• About this task: Copy out the entries below exactly as they stand, but only from the line containing "НЕБЕЗПЕЧНИМ ДЛЯ ВАШОГО" through the line containing "Zelfvoorzienend balkon: Kweken".

• Dataset records:
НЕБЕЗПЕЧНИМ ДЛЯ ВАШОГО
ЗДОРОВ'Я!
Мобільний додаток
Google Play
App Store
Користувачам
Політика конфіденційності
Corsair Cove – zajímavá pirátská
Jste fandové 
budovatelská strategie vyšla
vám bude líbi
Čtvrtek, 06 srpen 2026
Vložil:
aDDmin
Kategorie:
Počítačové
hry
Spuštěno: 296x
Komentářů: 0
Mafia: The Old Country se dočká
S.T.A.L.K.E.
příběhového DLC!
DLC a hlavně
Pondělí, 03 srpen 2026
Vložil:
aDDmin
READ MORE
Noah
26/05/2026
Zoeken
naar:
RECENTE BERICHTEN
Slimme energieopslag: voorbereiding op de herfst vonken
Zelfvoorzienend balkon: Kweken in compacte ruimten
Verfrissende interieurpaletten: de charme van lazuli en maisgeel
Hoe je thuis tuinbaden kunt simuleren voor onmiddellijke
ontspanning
* * *
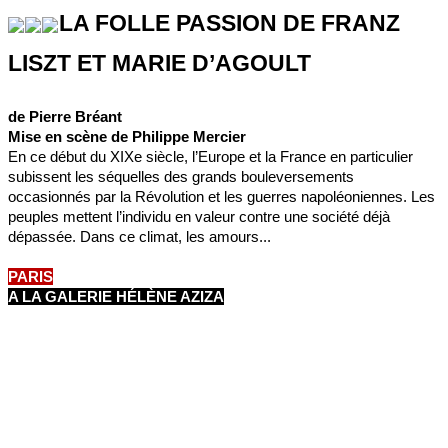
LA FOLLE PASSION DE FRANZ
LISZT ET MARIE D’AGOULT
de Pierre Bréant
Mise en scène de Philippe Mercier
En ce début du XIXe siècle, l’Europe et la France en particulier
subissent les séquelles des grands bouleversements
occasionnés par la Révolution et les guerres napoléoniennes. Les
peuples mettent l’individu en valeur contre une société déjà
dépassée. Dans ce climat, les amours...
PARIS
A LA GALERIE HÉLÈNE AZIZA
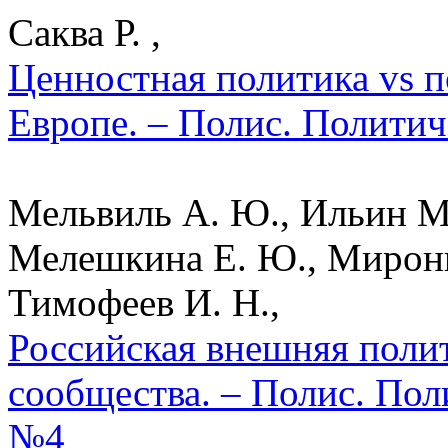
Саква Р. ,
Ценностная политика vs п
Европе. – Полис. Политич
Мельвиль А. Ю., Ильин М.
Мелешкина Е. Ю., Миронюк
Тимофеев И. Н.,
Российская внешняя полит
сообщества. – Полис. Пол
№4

• Exercise result:
НЕБЕЗПЕЧНИМ ДЛЯ ВАШОГО
ЗДОРОВ'Я!
Мобільний додаток
Google Play
App Store
Користувачам
Політика конфіденційності
Corsair Cove – zajímavá pirátská
Jste fandové 
budovatelská strategie vyšla
vám bude líbi
Čtvrtek, 06 srpen 2026
Vložil:
aDDmin
Kategorie:
Počítačové
hry
Spuštěno: 296x
Komentářů: 0
Mafia: The Old Country se dočká
S.T.A.L.K.E.
příběhového DLC!
DLC a hlavně
Pondělí, 03 srpen 2026
Vložil:
aDDmin
READ MORE
Noah
26/05/2026
Zoeken
naar:
RECENTE BERICHTEN
Slimme energieopslag: voorbereiding op de herfst vonken
Zelfvoorzienend balkon: Kweken in compacte ruimten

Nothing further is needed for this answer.